Skip navigation

Category Archives: gist

So one of my goals for the new year is to better document and present my side projects.  I have a habit of playing around with an idea and getting a very bare bones prototype, and then letting it sit and languish.  So to kick things off, I present to you Surf Check.

One of the first python programs I ever wrote was a surf scraping program that pulled surf forecast data from SwellIinfo.com, a surf forecast website, for 6 different locations and printed out a condensed surf report for all of the locations on a single page.  Besides getting experience with python, the main reason I wrote the code was because it was a pain to try and flip through a handful of surf forecast pages on the surf website.  The website is loaded with graphics and ads, and it is not easily navigable.  So a quick check of the surf forecast would end up taking over 5 minutes, accounting for page loads and navigation.  I figured building a scraper to grab the data I wanted and condense it down to one page was a perfect first project.
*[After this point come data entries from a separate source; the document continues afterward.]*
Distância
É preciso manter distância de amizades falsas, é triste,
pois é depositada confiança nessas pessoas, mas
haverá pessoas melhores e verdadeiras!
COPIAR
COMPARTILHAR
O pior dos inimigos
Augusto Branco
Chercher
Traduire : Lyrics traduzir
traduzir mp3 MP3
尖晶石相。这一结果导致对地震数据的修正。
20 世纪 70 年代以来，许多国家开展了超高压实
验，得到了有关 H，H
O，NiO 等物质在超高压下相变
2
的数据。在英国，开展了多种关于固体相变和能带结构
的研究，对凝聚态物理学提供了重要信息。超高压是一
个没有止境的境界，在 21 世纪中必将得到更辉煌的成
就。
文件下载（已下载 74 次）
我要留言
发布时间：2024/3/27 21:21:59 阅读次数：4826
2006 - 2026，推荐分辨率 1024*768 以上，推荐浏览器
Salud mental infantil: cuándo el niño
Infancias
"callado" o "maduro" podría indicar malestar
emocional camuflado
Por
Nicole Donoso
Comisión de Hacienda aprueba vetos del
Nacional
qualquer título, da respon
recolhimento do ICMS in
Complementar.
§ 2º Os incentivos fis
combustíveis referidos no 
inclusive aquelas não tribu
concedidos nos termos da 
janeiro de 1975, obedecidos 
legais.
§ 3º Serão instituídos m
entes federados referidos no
I wrote the initial scraper around March, 2013 when I was just getting started with Python. Overtime I tinkered around with the program, and eventually decided to re-write it and turn it into a small web page to make it easier to access.  So I added a flask server, re-wrote the scraper code, and set up a simple frontend with a jinga template serving basic html.

surfappscreenshot

Screenshot of Surf Check Development

Comparing the before and after, I was able to make some pretty big improvements to the original code.  The original scraper was over 160 lines, and the new project is ~140 lines, including flask server, html template, and scraper.  Of course the comparison is thrown off by the fact that for some reason when I wrote the original program, I couldn’t get Beautiful Soup (a.k.a. bs4, a python html parser) to work.  My guess is it was due to my unfamiliarity with object oriented programming and python in general, but I did a weird workaround where I saved the bs4 output to a text file, imported the text file and then parsed the text to get what I needed.  Ahhh, yes, the things we do when we are inexperienced!  Makes me cringe now, but it is a good lesson.  Had I gotten bs4 to work the first time around, I am pretty sure the scraper code would have been pretty similar to my final version.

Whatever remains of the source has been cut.